Goshiki no ito
嘉永五年(1852) 作曲:二代目 杵屋勝三郎
” むかひあうたる蝶さへも
─ 女夫女夫のささめごと ”
歌詞
結びあふ 五色の糸の美しく
偽紫にたとへにし みやびの群れの打ち解けて 四季の風情も色々に
筒井筒より思ひそめ 幾世か君と深見草 浅きにあらぬ盃の 底に情をこめぬらん
ささの浪風 和田津海の そよ吹く風もかくこそと
桂男と謡はれて 闇こそよけれ雲のひま
願ひの糸やアア 梶の葉の 稀に逢ふ夜は星合の
二人が中居露濡れて むかひあうたる蝶さへも 女夫女夫のささめごと
〈二上り〉 長かれや 秋の一と夜をナ 焦がれてみたる 声は 鈴虫わしゃ嬉しさに 東雲告ぐるきぬぎぬも 可愛と啼きし巣のからす 心のたけを打ち明かし 娘ごころの一と筋に 慕ふもゆかしなつかしき いつか逢瀬を澗間なる 緑の色の濃き薄き 誓ひも堅きかたばみや 錦照りそふ花の原 その源の水清き 詠めもよし野山風に 起き立つ千草ぞうるはしき 起き立つ千草ぞうるはしき
解説
嘉永5年(1852)2世杵屋勝三郎作曲のもので、七夕飾りの五色の短冊に恋の願いをかけるという娘心を詠んだものです。
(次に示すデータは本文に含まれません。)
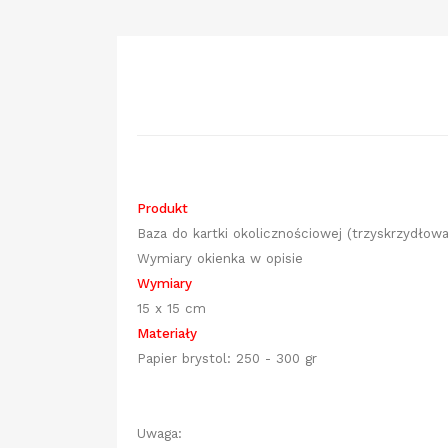
Produkt
Baza do kartki okolicznościowej (trzyskrzydłowa
Wymiary okienka w opisie
Wymiary
15 x 15 cm
Materiały
Papier brystol: 250 - 300 gr
Uwaga: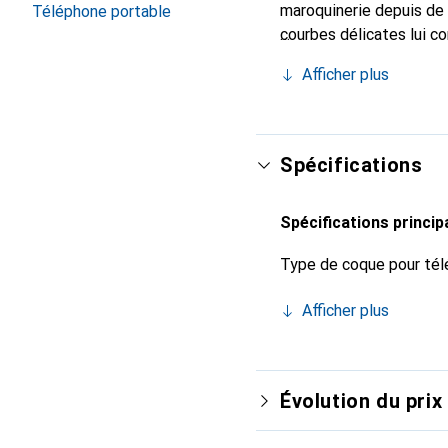
maroquinerie depuis de 
Téléphone portable
courbes délicates lui co
de votre smartphone. Re
Afficher plus
est un choix sûr pour un
Spécifications
Spécifications princip
Type de coque pour tél
Afficher plus
Évolution du prix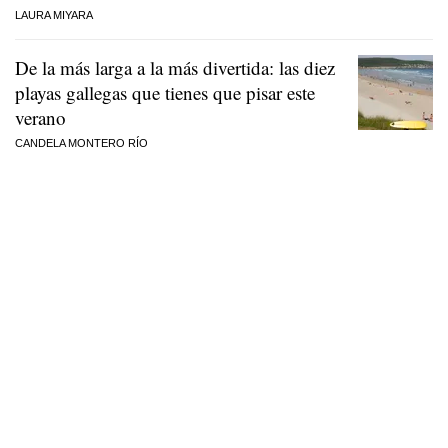
LAURA MIYARA
De la más larga a la más divertida: las diez
playas gallegas que tienes que pisar este
verano
CANDELA MONTERO RÍO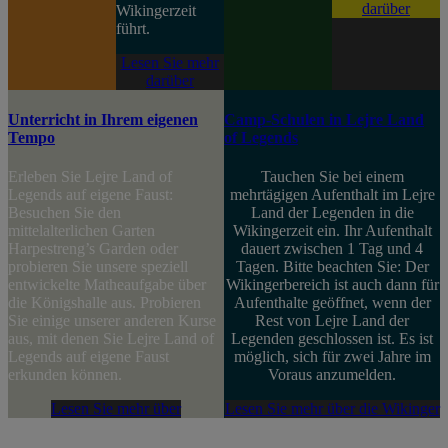
darüber
Wikingerzeit
führt.
Lesen Sie mehr
darüber
Unterricht in Ihrem eigenen
Camp-Schulen in Lejre Land
Tempo
of Legends
Erleben Sie Lejre Land of
Tauchen Sie bei einem
Legends auf eigene Faust:
mehrtägigen Aufenthalt im Lejre
Besuchen Sie den
Land der Legenden in die
mittelalterlichen Garten
Wikingerzeit ein. Ihr Aufenthalt
Harpestreng’s Garden oder
dauert zwischen 1 Tag und 4
probieren Sie unsere speziell
Tagen. Bitte beachten Sie: Der
entwickelte Matheaufgabe über
Wikingerbereich ist auch dann für
die Königshalle aus. Probieren
Aufenthalte geöffnet, wenn der
Sie einige unserer anderen Kurse
Rest von Lejre Land der
aus, mit denen Sie Lejre Land of
Legenden geschlossen ist. Es ist
Legends auf eigene Faust
möglich, sich für zwei Jahre im
erkunden können.
Voraus anzumelden.
Lesen Sie mehr über
Lesen Sie mehr über die Wikinger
昔の七夕というのは旧暦の7月で、季節はすでに秋となっています。
昔から七夕の行事の一つとして高机の両端に竹を立て、紐を渡して五色の糸を吊るし水盆に水を張り、梶の葉を浮かべ、空の星を映し出すというなかなか念の入ったやり方で願い事、例えば恋の成就であるとかお裁縫の上達などを願ったものだそうです。
「偽紫」とは二世の紫、つまり来世をも誓った私とあなたの深い縁のことであり、「梶の葉」というのは、この葉に詩歌を書く風習があり、この場合はラブレターのことを指します。
「向かい合うたる蝶さえも~」というのは屏風に描かれた蝶さえもがという意味です。
大変きれいな、すがすがしい感じの曲といえましょう。